Once it’s up and running, there’s little motivation for refactoring or improving the design, no matter how ugly the code is — especially if it will require manual re-testing again. This is the value spike trap!

The tragedy of legacy code

Back to the story. If a developer on the project realises the hole they’ve fallen into, they can’t talk about it. This late in the process, such a revelation could only be taken in one of two ways — as an excuse, blaming the original designers of the software for mistakes made today — or as a very serious admission of incompetence in the development team from day one.

The other developers can’t identify any clear problems with the code, and simply assume that all brownfield development must be painful. It’s the classic story — when granted the opportunity to work on a greenfield project, you’re much happier ó unconstrained by years of cruft, you’re free to write clean, good code. Right? But if you don’t understand what was wrong with the last project you worked on, you’ll be doomed to repeat all of its mistakes. Even with the best of intentions, new legacy code is written, and without knowing it, you’ve created another maintenance nightmare just like the one before it.

Clearly, this is not a good place to be in — an endless cycle of hard-to-maintain software. So how can we break it?

Breaking the cycle

I believe that Test Driven Development (TDD) is the only way to keep your software easy-to-modify over the long-term.

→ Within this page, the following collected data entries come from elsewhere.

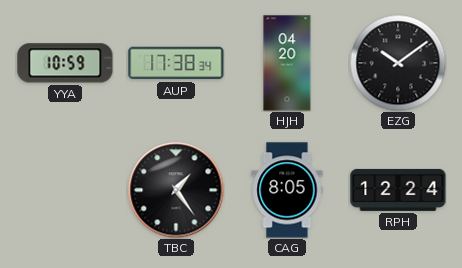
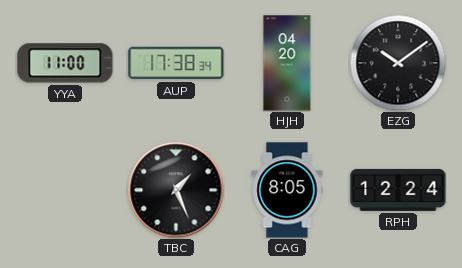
YYA: 10:59 -> 11:00
TBC: 1:24 -> 1:26
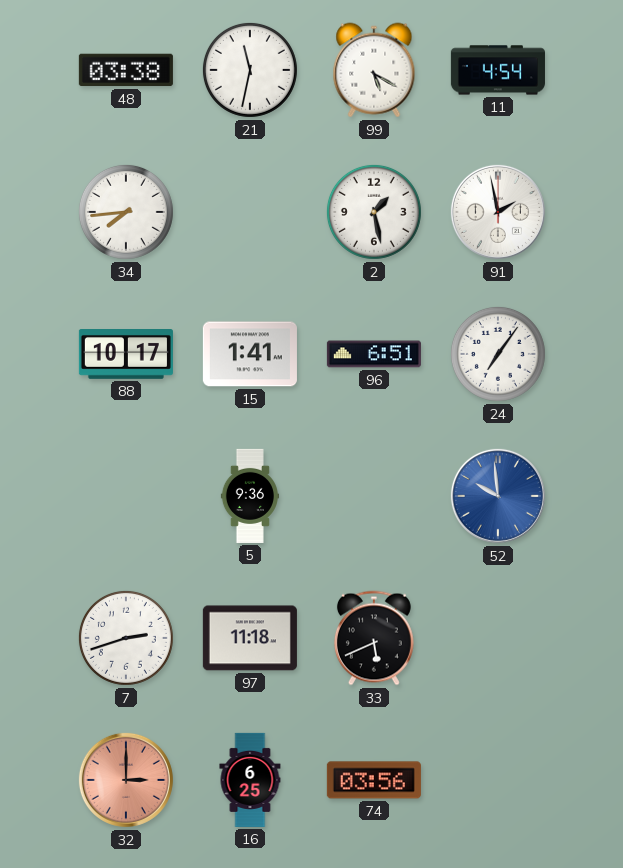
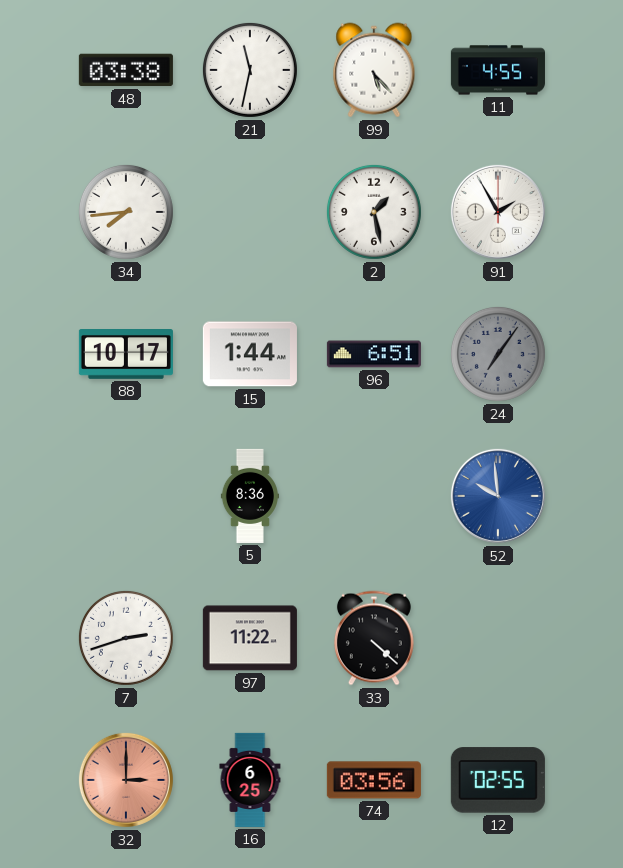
99: 5:20 -> 5:23
11: 4:54 -> 4:55
91: 1:58 -> 1:55
15: 1:41 -> 1:44
24 dial: white -> grey
5: 9:36 -> 8:36
97: 11:18 -> 11:22
33: 5:41 -> 4:22
12: none -> 02:55
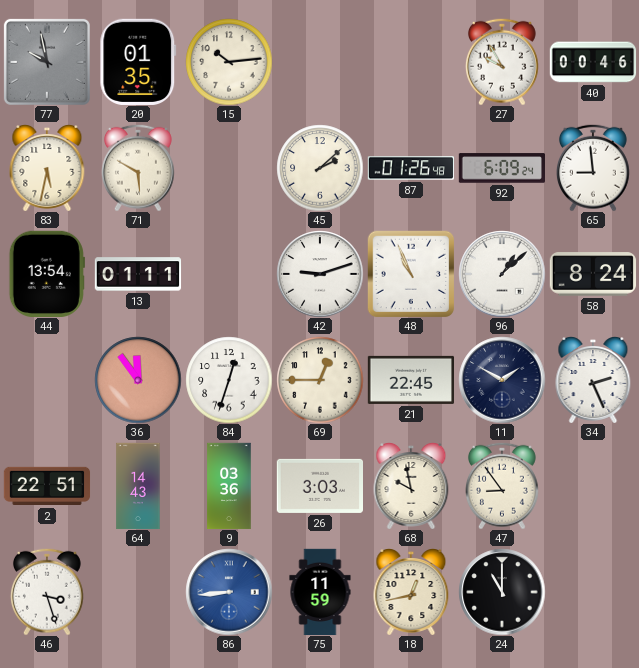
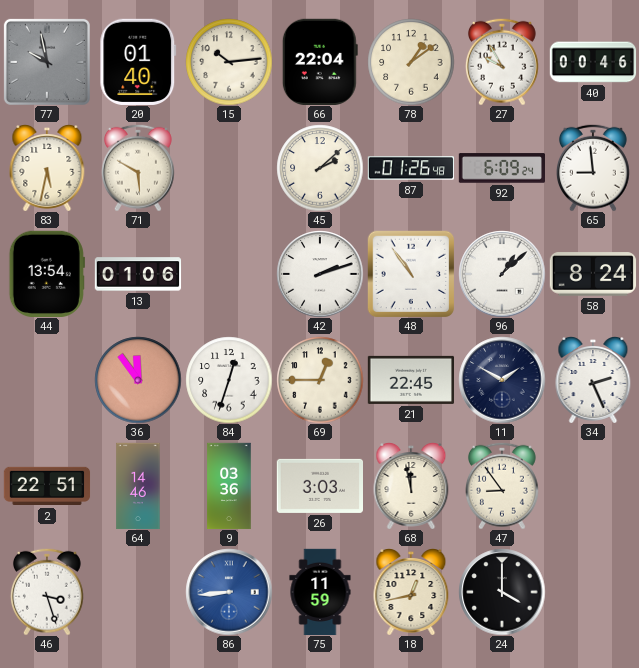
20: 01:35 -> 01:40
66: none -> 22:04
78: none -> 1:09
13: 01:11 -> 01:06
42: 9:12 -> 2:12
48: 10:56 -> 10:54
64: 14:43 -> 14:46
68: 9:58 -> 11:58
24: 11:00 -> 4:00
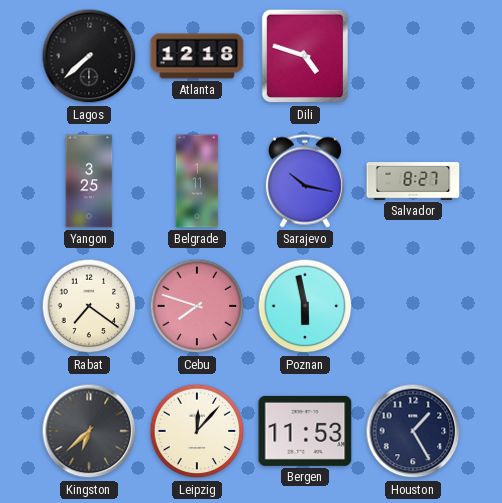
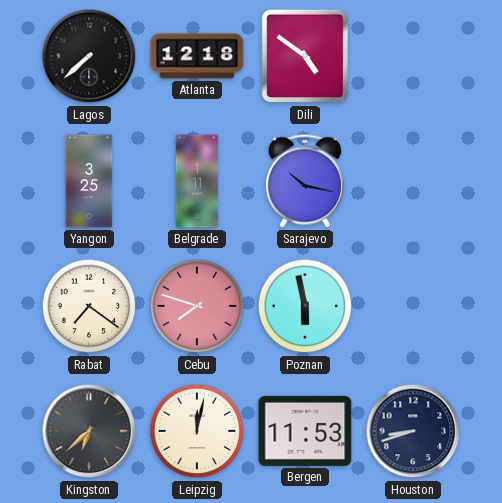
Dili: 4:48 -> 4:51
Salvador: 8:27 -> none
Leipzig: 12:07 -> 12:02
Houston: 1:25 -> 8:42
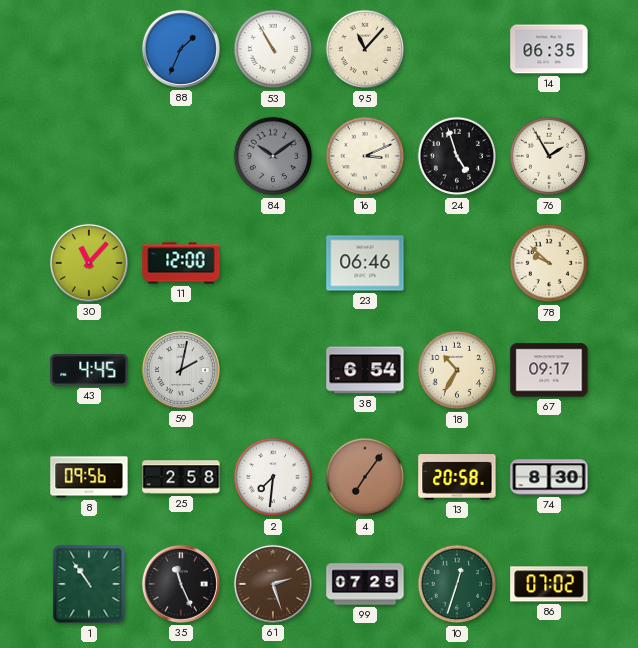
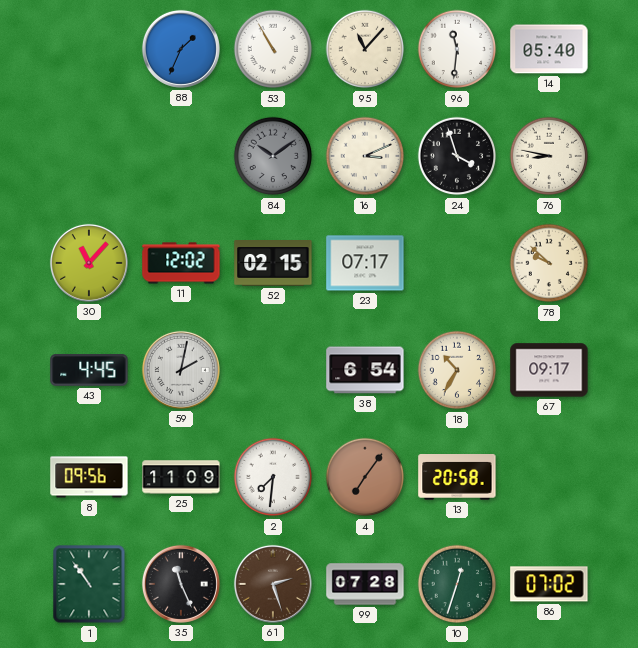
96: none -> 11:31
14: 06:35 -> 05:40
24: 4:57 -> 3:57
76: 1:55 -> 8:47
11: 12:00 -> 12:02
52: none -> 02:15
23: 06:46 -> 07:17
25: 2:58 -> 11:09
74: 8:30 -> none
99: 07:25 -> 07:28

Why? Because:

  1. You can’t write unit tests for tightly-coupled, low cohesive code. TDD forces you to break dependencies and improve your design, simply in order to get your code into a test harness.
  2. It establishes a base line of confidence — a quantifiable percentage of code that is known to work. You can then rely on this to assert that new changes haven’t broken any existing functionality. This raises the value of code between ‘human tested’ spikes, and will catch a lot of problems before anyone outside the development team ever sees them.

TDD gives you confidence in your code by proving that it works as intended. But object-oriented languages give you a lot freedom, and if you’re not careful, your code can end up as a huge unreadable mess.

“Any fool can write code that a computer can understand. Good programmers write code that humans can understand.” – Martin Fowler

So how do you write code that humans can understand? Enter TDD’s partner in crime, Domain Driven Design (DDD).

DDD establishes a very clear model of the domain (the subject area that the software was written to address), and puts it above all technological concerns that can put barriers of obfuscation between the business concepts and the code used to implement them (like the limitations of a relational database schema). The end result is very expressive entities, repositories and service classes that are based on real life concepts and can be easily explained to non-technical business stakeholders.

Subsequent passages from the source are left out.